Después de lo de ayer, que no nos pregunten más por qué nos gusta y apasiona el fútbol. La suma infinita de variantes, de combinaciones, de circunstancias aleatorias e imprevistas que se actualizan durante noventa minutos hacen de este juego inmejorable, que mezcla como ninguno lo individual y lo colectivo –y que me perdonen De Mille y Charlton Heston– el espectáculo más grande del mundo. Porque es juego y competencia en grado extremo, y por eso mismo exige y mezcla inteligencia, huevos, genio y suerte. Y cada vez esa ecuación, esa tirada de dados, es única. Como ayer.

Por ejemplo, el partido desde ellos: pongámonos por un momento la camiseta iraní, la barba ocasional, pintémonos la cara de verde, blanco y rojo y –tras inclinarnos hacia La Meca y encomendarnos a Alá– miremos el partido desde un bar o café de Teherán, en barra y sin birra. Glorioso partido, el nuestro. Aguante prolijo y ordenado, sin errores, contra uno de los candidatos que tiene, además, al mejor del mundo. Y no sólo eso: de contra lo pudimos ganar, e incluso el referí –que siempre ayuda a los poderosos– no nos dio un penal, el de Zabaleta a Reza, que vio todo el mundo menos él. Y en el último minuto (nunca más fatal), en el último minuto, ese enano que estuvo borrado durante media hora, ausente y desalentado por nuestra marca ordenada, la viene a poner ahí... Es de no creer. No es justo. ¿Qué hicimos para merecer esto? Nada. Ahora, a llorar a la mezquita.

Por ejemplo, el partido nuestro, desde acá: reconozcamos nuestra predisposición favorable de salida ante el equipo que puso Sabella, lo mejor que podemos poner –creemos– dentro de lo que llevamos. Y no sólo eso: le damos la derecha al melanco entrenador, que puede taparnos la boca con la actuación del pibe Rojo (el mejor, en todos los sentidos) al que ninguneamos prejuiciosos; y que también merece aplauso por su banca a Romerito, que apareció cuando debía y se equivocó menos que nosotros al prejuzgar su fragilidad.

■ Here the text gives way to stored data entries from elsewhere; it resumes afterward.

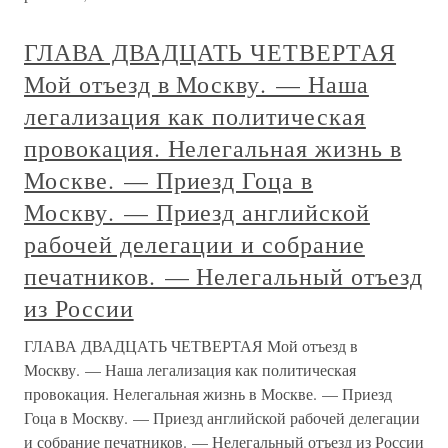
ГЛАВА ДВАДЦАТЬ ЧЕТВЕРТАЯ
Мой отъезд в Москву. — Наша
легализация как политическая
провокация. Нелегальная жизнь в
Москве. — Приезд Гоца в
Москву. — Приезд английской
рабочей делегации и собрание
печатников. — Нелегальный отъезд
из России
ГЛАВА ДВАДЦАТЬ ЧЕТВЕРТАЯ Мой отъезд в
Москву. — Наша легализация как политическая
провокация. Нелегальная жизнь в Москве. — Приезд
Гоца в Москву. — Приезд английской рабочей делегации
и собрание печатников. — Нелегальный отъезд из России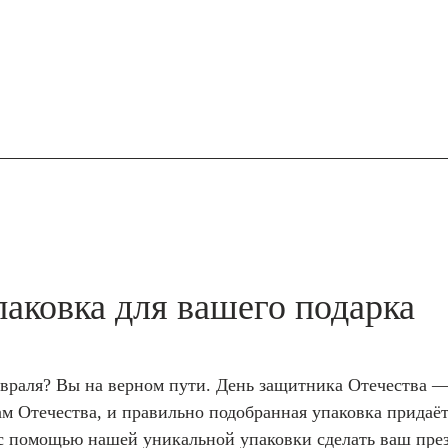
аковка для вашего подарка
евраля? Вы на верном пути. День защитника Отечества — 
м Отечества, и правильно подобранная упаковка придаёт
к с помощью нашей уникальной упаковки сделать ваш пре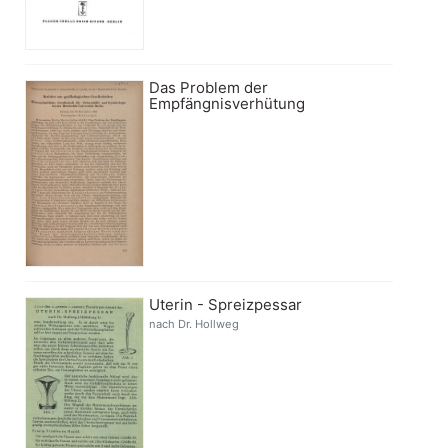
Das Problem der
Empfängnisverhütung
Uterin - Spreizpessar
nach Dr. Hollweg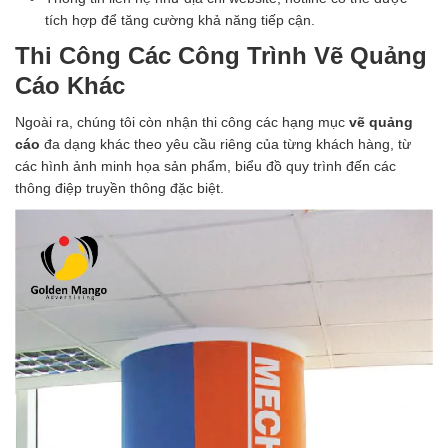
tích hợp để tăng cường khả năng tiếp cận.
Thi Công Các Công Trình Vẽ Quảng
Cáo Khác
Ngoài ra, chúng tôi còn nhận thi công các hạng mục
vẽ quảng
cáo
đa dạng khác theo yêu cầu riêng của từng khách hàng, từ
các hình ảnh minh họa sản phẩm, biểu đồ quy trình đến các
thông điệp truyền thông đặc biệt.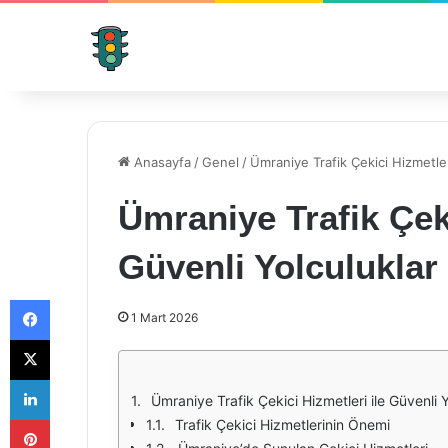
Anasayfa
/
Genel
/
Ümraniye Trafik Çekici Hizmetler
Ümraniye Trafik Çeki
Güvenli Yolculuklar
Facebook
1 Mart 2026
X
LinkedIn
Ümraniye Trafik Çekici Hizmetleri ile Güvenli Y
Pinterest
Trafik Çekici Hizmetlerinin Önemi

Después, un trámite que se desarrolló dentro de lo esperable y que si no se iluminó de goles fue por cuatro razones: las imprecisiones puntuales del Pipita; la carencia de remates de afuera –es crónico—; la falta de coordinación entre los buenos desbordes y los centros para nadie que la toque o conecte en el vital Cubo de Palermo (ese poliedro de tres metros de lado con base en el punto del penal) vacío de camisetas criollas; y la intermitencia casi clínica del piantado Diez providencial, ausente largo rato sin aviso. Hasta que apareció, y cuándo y cómo. Tuvimos suerte y genio: la suerte de tener un genio, quiero decir. Ahora, a agradecerle a la mamá, que lo parió acá.